THE PROBLEM:
Identify and pull out each line of the entries in which "Days" occurs.
START SOURCE RECORDS
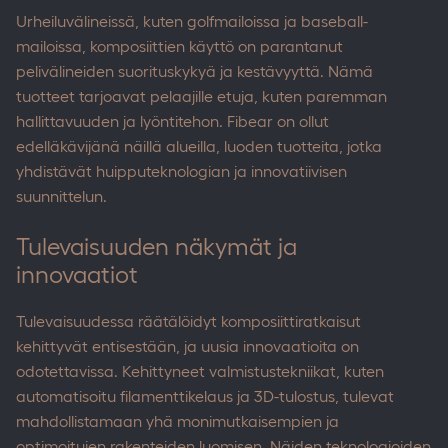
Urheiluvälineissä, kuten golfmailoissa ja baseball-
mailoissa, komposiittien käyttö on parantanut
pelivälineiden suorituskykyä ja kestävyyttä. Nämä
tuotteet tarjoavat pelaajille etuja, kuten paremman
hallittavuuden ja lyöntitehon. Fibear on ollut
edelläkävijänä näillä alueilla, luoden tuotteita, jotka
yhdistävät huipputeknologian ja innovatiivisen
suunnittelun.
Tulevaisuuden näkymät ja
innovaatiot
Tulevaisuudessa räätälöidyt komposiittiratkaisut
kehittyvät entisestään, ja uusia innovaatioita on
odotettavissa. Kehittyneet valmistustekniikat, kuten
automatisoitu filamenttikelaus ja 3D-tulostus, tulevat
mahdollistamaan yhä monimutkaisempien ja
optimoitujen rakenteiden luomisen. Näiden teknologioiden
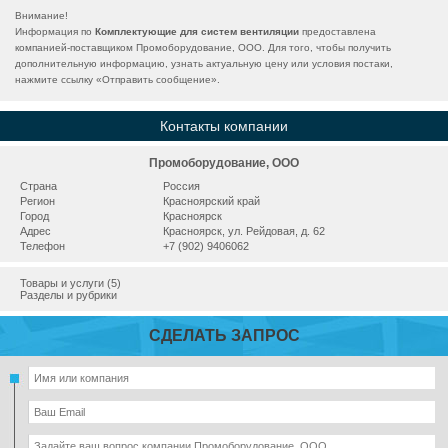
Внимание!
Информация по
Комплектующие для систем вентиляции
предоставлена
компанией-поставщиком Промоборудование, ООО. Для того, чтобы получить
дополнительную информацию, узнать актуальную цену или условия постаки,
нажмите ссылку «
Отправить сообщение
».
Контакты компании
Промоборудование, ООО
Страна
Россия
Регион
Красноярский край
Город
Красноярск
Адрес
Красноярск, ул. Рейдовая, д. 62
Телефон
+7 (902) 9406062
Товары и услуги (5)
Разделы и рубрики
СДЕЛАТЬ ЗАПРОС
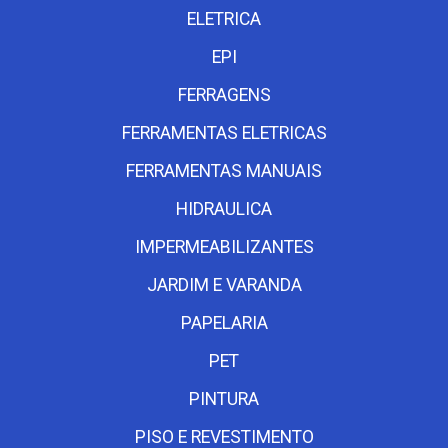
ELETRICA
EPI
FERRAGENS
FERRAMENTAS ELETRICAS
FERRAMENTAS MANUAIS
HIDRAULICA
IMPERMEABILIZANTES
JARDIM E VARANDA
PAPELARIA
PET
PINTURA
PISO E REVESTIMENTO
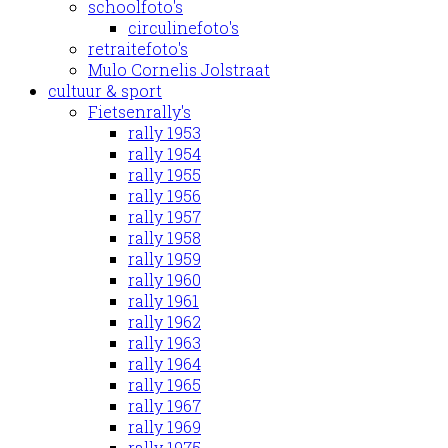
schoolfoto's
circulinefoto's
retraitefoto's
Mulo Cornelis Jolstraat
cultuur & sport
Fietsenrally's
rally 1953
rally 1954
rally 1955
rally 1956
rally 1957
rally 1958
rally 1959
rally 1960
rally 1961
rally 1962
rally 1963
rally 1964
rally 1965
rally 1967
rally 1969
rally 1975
END SOURCE RECORDS
START SOURCE RECORDS
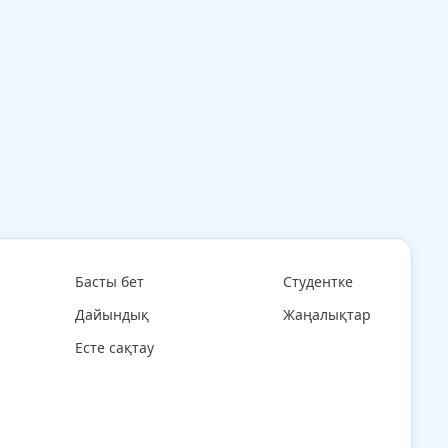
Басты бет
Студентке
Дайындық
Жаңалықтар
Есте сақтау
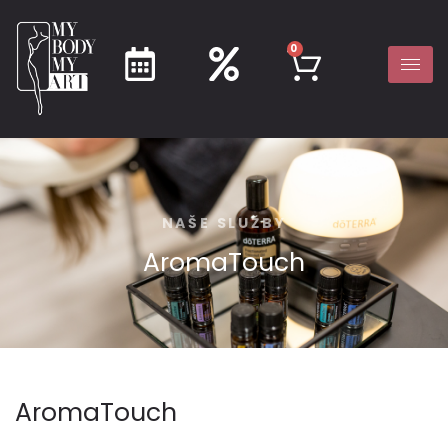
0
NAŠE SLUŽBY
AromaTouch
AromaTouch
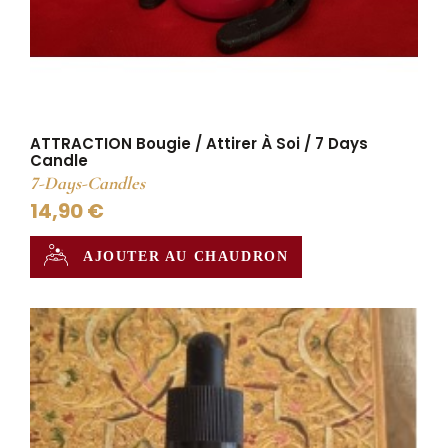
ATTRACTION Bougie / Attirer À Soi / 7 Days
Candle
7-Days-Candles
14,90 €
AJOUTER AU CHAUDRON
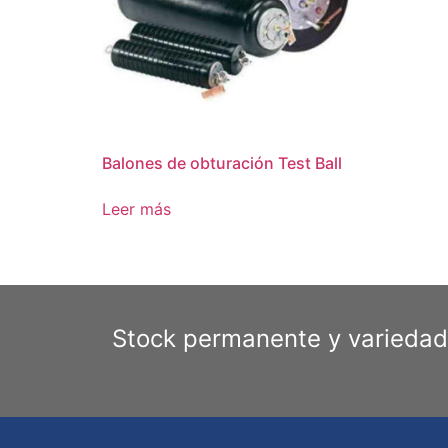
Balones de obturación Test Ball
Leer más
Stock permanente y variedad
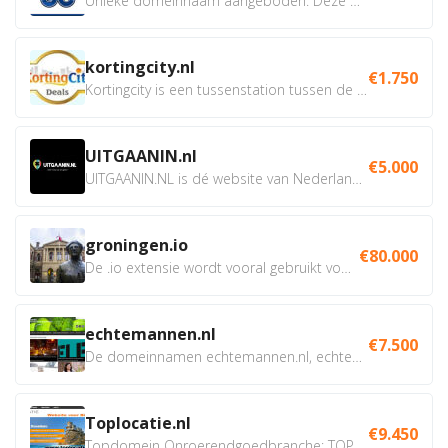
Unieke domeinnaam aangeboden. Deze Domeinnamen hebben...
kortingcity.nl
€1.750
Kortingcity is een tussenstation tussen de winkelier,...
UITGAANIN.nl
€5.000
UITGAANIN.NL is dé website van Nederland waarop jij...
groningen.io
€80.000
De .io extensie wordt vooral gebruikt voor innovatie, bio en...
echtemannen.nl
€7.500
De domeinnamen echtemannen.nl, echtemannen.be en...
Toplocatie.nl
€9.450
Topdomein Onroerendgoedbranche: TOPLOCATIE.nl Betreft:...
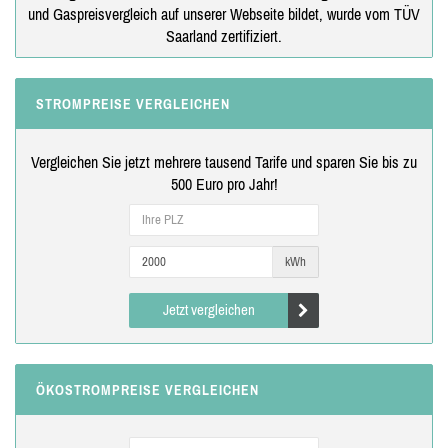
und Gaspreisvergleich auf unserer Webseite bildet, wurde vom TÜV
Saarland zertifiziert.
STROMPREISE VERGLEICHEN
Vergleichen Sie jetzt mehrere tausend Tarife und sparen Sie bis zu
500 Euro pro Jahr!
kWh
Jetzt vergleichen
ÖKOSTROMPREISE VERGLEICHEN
END SOURCE RECORDS
SOLUTION TO THIS EXERCISE:
ATTRACTION Bougie / Attirer À Soi / 7 Days
7-Days-Candles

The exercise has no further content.